# Illness Benefit Post-Surgery, hospital said I would have to go to GP for form



## shesells (7 Apr 2011)

Had surgery this week in a private clinic (years of paying health insurance and my first claim), they gave me a cert for work but said they don't do SW forms for illness benefit and I'd have to go to my GP for that. I have several problems with that


How can a GP certify surgery performed by someone else?
My GP is beside my work which is miles away and I'm off my feet for 2 weeks
My GP didn't refer me for the surgery, my physiotherapist sent me for a second opinion and the surgeon decided he should go in asap (which was proven to be the right decision with what he found)
My GP will probably charge me €55 for a 2 minute chat and the form

With only 7 days to submit the first form I'm going to give him a call tomorrow but I'm not happy at the situation. Work do pay us but we have to claim illness benefit and sign it over to them so I need to do it. 
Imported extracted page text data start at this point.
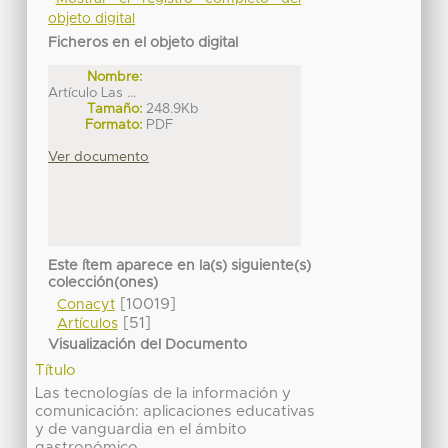
objeto digital
Ficheros en el objeto digital
Nombre:
Artículo Las ...
Tamaño:
248.9Kb
Formato:
PDF
Ver documento
Este ítem aparece en la(s) siguiente(s)
colección(ones)
[10019]
Conacyt
[51]
Artículos
Visualización del Documento
Título
Las tecnologías de la información y
comunicación: aplicaciones educativas
y de vanguardia en el ámbito
gastronómico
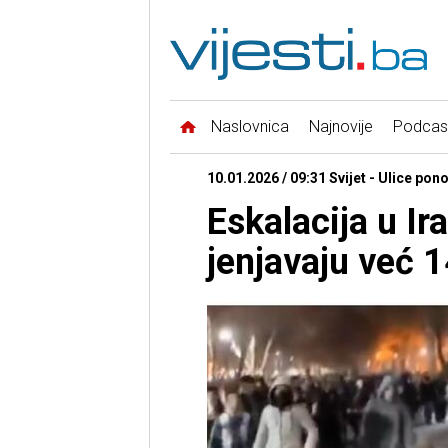
Naslovnica
Najnovije
Podcas
10.01.2026 / 09:31 Svijet - Ulice pon
Eskalacija u Ir
jenjavaju već 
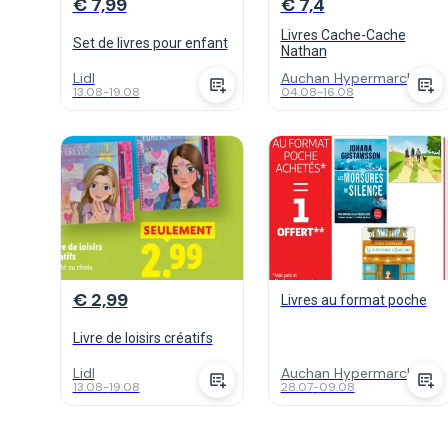
€ 7,99
€ 7,4
Livres Cache-Cache
Set de livres pour enfant
Nathan
Lidl
Auchan Hypermarch...
13.08
-
19.08
04.08
-
16.08
€ 2,99
Livres au format poche
Livre de loisirs créatifs
Lidl
Auchan Hypermarch...
13.08
-
19.08
28.07
-
09.08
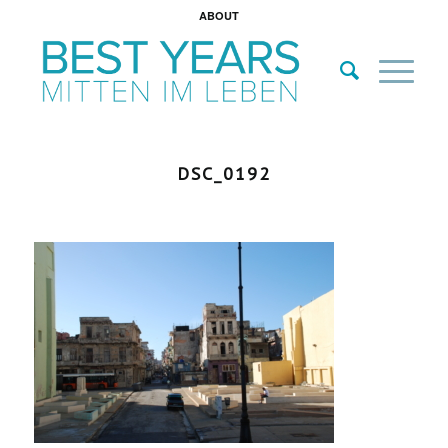
ABOUT
DSC_0192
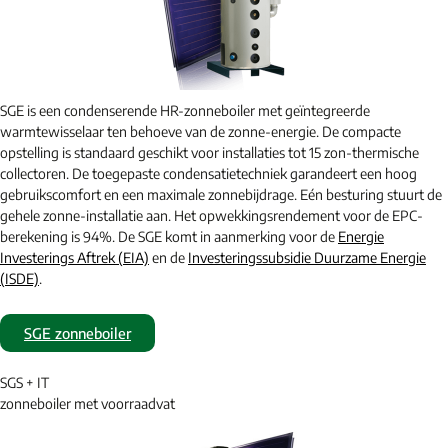
SGE is een condenserende HR-zonneboiler met geïntegreerde
warmtewisselaar ten behoeve van de zonne-energie. De compacte
opstelling is standaard geschikt voor installaties tot 15 zon-thermische
collectoren. De toegepaste condensatietechniek garandeert een hoog
gebruikscomfort en een maximale zonnebijdrage. Eén besturing stuurt de
gehele zonne-installatie aan. Het opwekkingsrendement voor de EPC-
berekening is 94%. De SGE komt in aanmerking voor de
Energie
Investerings Aftrek (EIA)
en de
Investeringssubsidie Duurzame Energie
(ISDE)
.
SGE zonneboiler
SGS + IT
zonneboiler met voorraadvat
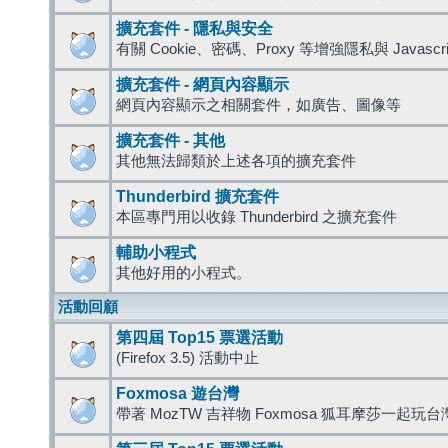
擴充套件 - 隱私與安全
有關 Cookie、密碼、Proxy 等增強隱私與 Javas
擴充套件 - 網頁內容顯示
網頁內容顯示之相關套件，如廣告、圖像等
擴充套件 - 其他
其他無法歸類於上述各項的擴充套件
Thunderbird 擴充套件
本區專門用以收錄 Thunderbird 之擴充套件
輔助小程式
其他好用的小程式。
活動回顧
第四屆 Top15 票選活動
(Firefox 3.5) 活動中止
Foxmosa 遊台灣
帶著 MozTW 吉祥物 Foxmosa 狐耳摩莎一起玩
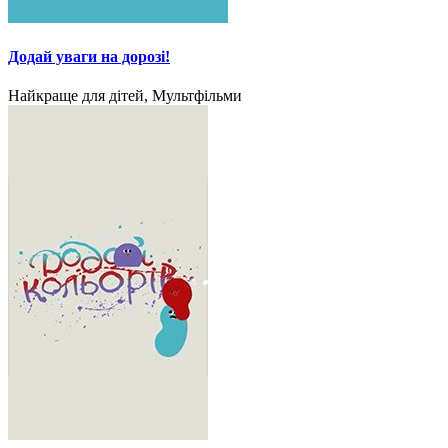
Додай уваги на дорозі!
Найкраще для дітей, Мультфільми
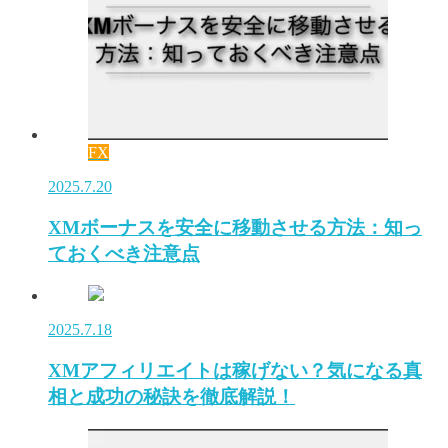
FX
2025.7.20
XMボーナスを安全に移動させる方法：知っ
ておくべき注意点
2025.7.18
XMアフィリエイトは稼げない？気になる真
相と成功の秘訣を徹底解説！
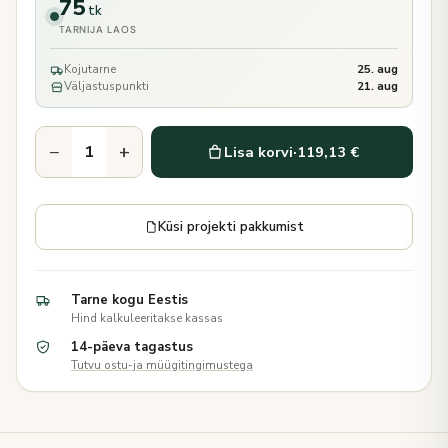
75
tk
TARNIJA LAOS
Kojutarne
25. aug
Väljastuspunkti
21. aug
−
+
Lisa korvi
·
119,13 €
Küsi projekti pakkumist
Tarne kogu Eestis
Hind kalkuleeritakse kassas
14-päeva tagastus
Tutvu ostu-ja müügitingimustega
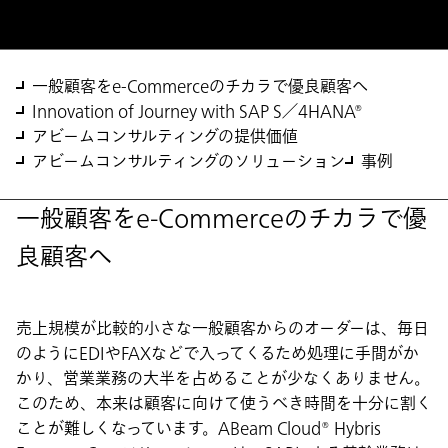
一般顧客をe-Commerceのチカラで優良顧客へ
Innovation of Journey with SAP S／4HANA®
アビームコンサルティングの提供価値
アビームコンサルティングのソリューション
事例
一般顧客をe-Commerceのチカラで優
良顧客へ
売上規模が比較的小さな一般顧客からのオーダーは、毎日
のようにEDIやFAXなどで入ってくるため処理に手間がか
かり、営業業務の大半を占めることが少なくありません。
このため、本来は顧客に向けて使うべき時間を十分に割く
ことが難しくなっています。ABeam Cloud® Hybris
I'm annoyed at the clinic in not being able to facilitate this...but I was so drugged up when I was leaving that it's only just hit me. Should they not be obliged to give me the form?


----------



## Guest105 (7 Apr 2011)

Seasells  - The private clinic will send details of your treatment to your GP. The private clinics won't deal with social welfare forms precisely because they are providing a private service. 

I don't think it is a good idea to be registered with a GP so far from home, what would happen if you needed a doctor in the middle of the night or out of work hours?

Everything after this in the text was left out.